Example with request/response of 4K/4K

IP A > B: . ack 68432 win 2783 <nop,nop,timestamp 6524593 6525001>
IP A > B: . 65537:68433(2896) ack 69632 win 2783 <nop,nop,timestamp 6524593 6525001>
IP A > B: P 68433:69633(1200) ack 69632 win 2783 <nop,nop,timestamp 6524593 6525001>
IP B > A: . ack 68433 win 2768 <nop,nop,timestamp 6525001 6524593>
IP B > A: . 69632:72528(2896) ack 69633 win 2768 <nop,nop,timestamp 6525001 6524593>
IP B > A: P 72528:73728(1200) ack 69633 win 2768 <nop,nop,timestamp 6525001 6524593>
IP A > B: . ack 72528 win 2783 <nop,nop,timestamp 6524593 6525001>
IP A > B: . 69633:72529(2896) ack 73728 win 2783 <nop,nop,timestamp 6524593 6525001>
IP A > B: P 72529:73729(1200) ack 73728 win 2783 <nop,nop,timestamp 6524593 6525001>

We can avoid this split by including the Nagle tests at the right place.

Note : If some NIC had trouble sending TSO packets with a partial
last segment, we would have hit the problem in GRO/forwarding workload already.

tcp_minshall_update() is moved to tcp_output.c and is updated as we might
feed a TSO packet with a partial last segment.

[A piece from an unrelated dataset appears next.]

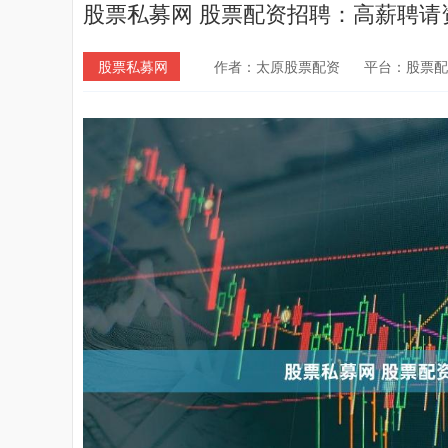
股票私募网 股票配资招聘：高薪聘请
股票私募网
作者：太原股票配资
平台：股票配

This patch tremendously improves performance, as the traffic now looks
like :

IP A > B: . ack 98304 win 2783 <nop,nop,timestamp 6834277 6834685>
IP A > B: P 94209:98305(4096) ack 98304 win 2783 <nop,nop,timestamp 6834277 6834685>
IP B > A: . ack 98305 win 2768 <nop,nop,timestamp 6834686 6834277>
IP B > A: P 98304:102400(4096) ack 98305 win 2768 <nop,nop,timestamp 6834686 6834277>
IP A > B: . ack 102400 win 2783 <nop,nop,timestamp 6834279 6834686>
IP A > B: P 98305:102401(4096) ack 102400 win 2783 <nop,nop,timestamp 6834279 6834686>
IP B > A: . ack 102401 win 2768 <nop,nop,timestamp 6834687 6834279>
IP B > A: P 102400:106496(4096) ack 102401 win 2768 <nop,nop,timestamp 6834687 6834279>
IP A > B: . ack 106496 win 2783 <nop,nop,timestamp 6834280 6834687>
IP A > B: P 102401:106497(4096) ack 106496 win 2783 <nop,nop,timestamp 6834280 6834687>
IP B > A: . ack 106497 win 2768 <nop,nop,timestamp 6834688 6834280>
IP B > A: P 106496:110592(4096) ack 106497 win 2768 <nop,nop,timestamp 6834688 6834280>

Before :

lpq83:~# nstat >/dev/null;perf stat ./super_netperf 200 -t TCP_RR -H lpq84 -l 20 -- -r 4K,4K
280774

 Performance counter stats for './super_netperf 200 -t TCP_RR -H lpq84 -l 20 -- -r 4K,4K':

     205719.049006 task-clock                #    9.278 CPUs utilized
         8,449,968 context-switches          #    0.041 M/sec
         1,935,997 CPU-migrations            #    0.009 M/sec
           160,541 page-faults               #    0.780 K/sec
   548,478,722,290 cycles                    #    2.666 GHz                     [83.20%]
   455,240,670,857 stalled-cycles-frontend   #   83.00% frontend cycles idle    [83.48%]
   272,881,454,275 stalled-cycles-backend    #   49.75% backend  cycles idle    [66.73%]
   166,091,460,030 instructions              #    0.30  insns per cycle
                                             #    2.74  stalled cycles per insn [83.39%]
    29,150,229,399 branches                  #  141.699 M/sec                   [83.30%]
     1,943,814,026 branch-misses             #    6.67% of all branches         [83.32%]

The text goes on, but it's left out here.